Veterinary surgeon Ruth Harrison, from Vets4Pets, said the suspected adder bite was the first she had come across in 26 years of working in Bolton and Chorley.
She added: “We rarely see snake bites. We tend to see adders in the moors or wild areas. They try to avoid people. Ted’s bite looked very much like a snake bite.
“Adders are the only indigenous snakes in the UK that are venomous. The bite caused a nasty reaction, it damaged all the tissues in his leg. We were lucky that we managed to stop the reaction spreading up the leg. Different dogs are affected in different ways by the poison.”

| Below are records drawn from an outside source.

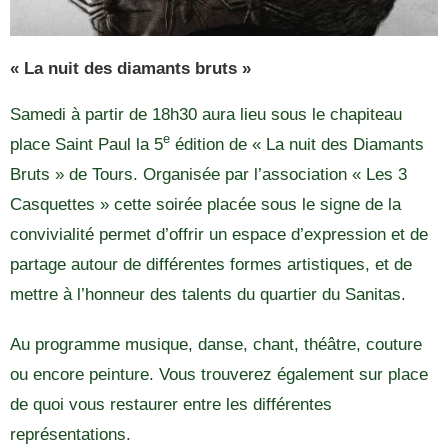
« La nuit des diamants bruts »
Samedi à partir de 18h30 aura lieu sous le chapiteau
e
place Saint Paul la 5
édition de « La nuit des Diamants
Bruts » de Tours. Organisée par l’association « Les 3
Casquettes » cette soirée placée sous le signe de la
convivialité permet d’offrir un espace d’expression et de
partage autour de différentes formes artistiques, et de
mettre à l’honneur des talents du quartier du Sanitas.
Au programme musique, danse, chant, théâtre, couture
ou encore peinture. Vous trouverez également sur place
de quoi vous restaurer entre les différentes
représentations.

Ted’s death comes several years after two Bolton men were bitten by adders.
Michael Lynn, was bitten in May, 2008, while walking his dog in Barrow Bridge.
And Derek Walsh, from Tonge Moor, believes he was bitten by an adder while out in Barrow Bridge in 2006.
Both men suffered serious reactions and had hospital treatment.
Russ Hedley, a nature expert who runs Nature, Talks and Walks, said it was unusual for adders to bite dogs and humans.
Mr Hedley added: “The only reason an adder would bite is if somebody was about to step on it, which is why two bites really is unusual. I have never come across it before. “Because of the warm weather snakes will have more energy and could be coming in closer contact with humans when looking for prey. They will have had a good breading season because of the warm weather.”
He said humans can have allergic reactions to the bites but they do not normally prove to be fatal.
Mr Hedley added Ted’s age may have caused him to react so badly to the bite.